Monday, April 23

München

I hit the ground running in Munich. First things first, Andy and I split a couple of sausages upon my arrival at the train station. With my eight hour meat-fast finally over, we went on to bigger and better things, tasting through several of Germany’s finest brews back at Andy’s flat. Not to underdo the evening, we met up later with a few of Andy’s friends and colleagues at a smoky, crowded bar, complete with attitude-ridden servers. EnglishAndy showed up just in time for the second round and, living up to my English stereotypes, made it his mission to keep each of our pints optimistically half-full. It wouldn’t have been so bad had we called it a night at a reasonable hour, but of course we crawled from pub to pub, prioritizing morning headaches over good night’s sleeps.
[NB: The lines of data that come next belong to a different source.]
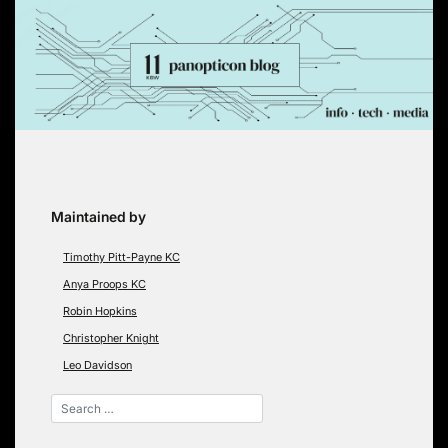
Skip
to
content
Maintained by
Timothy Pitt-Payne KC
Anya Proops KC
Robin Hopkins
Christopher Knight
Leo Davidson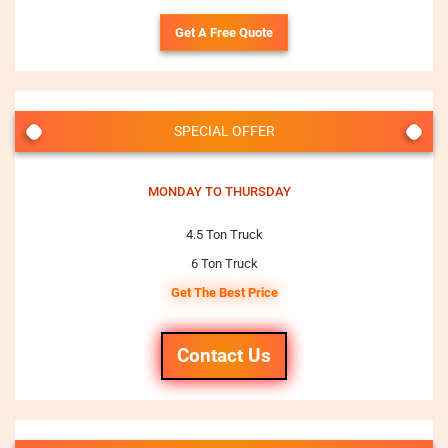
Get A Free Quote
SPECIAL OFFER
MONDAY TO THURSDAY
4.5 Ton Truck
6 Ton Truck
Get The Best Price
Contact Us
We had a huge day ahead of us, so it wasn’t a huge surprise that we overslept, waking only as GermanAndi was waiting at our door. It was the classic late-for-school moment, and we played the parts, fumbling in our respective hazes, packing painkillers for the excursion. We piled into Andi’s beautifully-restored 1971 Alfa Romeo coupe, and met with his girlfriend for a typical Bavarian breakfast, complete with spongy floating sausages and pretzels. Breakfast was good. The rest, however, was a picturesque dream of a day.

We took the Alfa to an old-timers’ rally and spent some time gawking at the remarkable rides—some weird, some cute, and some downright sexy. Andy and I ventured into the fairgrounds, taking a look at a rather typical Bavarian carnival—rides that make you puke, food that makes you balloon. We stepped into a mini-me version of the huge beer tents that line the grounds for Oktoberfest. Fish on a stick (not that processed thing we call a fish stick back home—a real trout grilled on a stick), ham hocks, and crispy pork roulades—the foodstuffs of Atkins dieters. And of course their antitheses: liter-sized mugs of beer. Still full from breakfast, I still had to try some of the local spaetzle-and-cheese (beats the Kraft version), and another version prepared with ham and kraut (needed a little more ‘stuff’ mixed in).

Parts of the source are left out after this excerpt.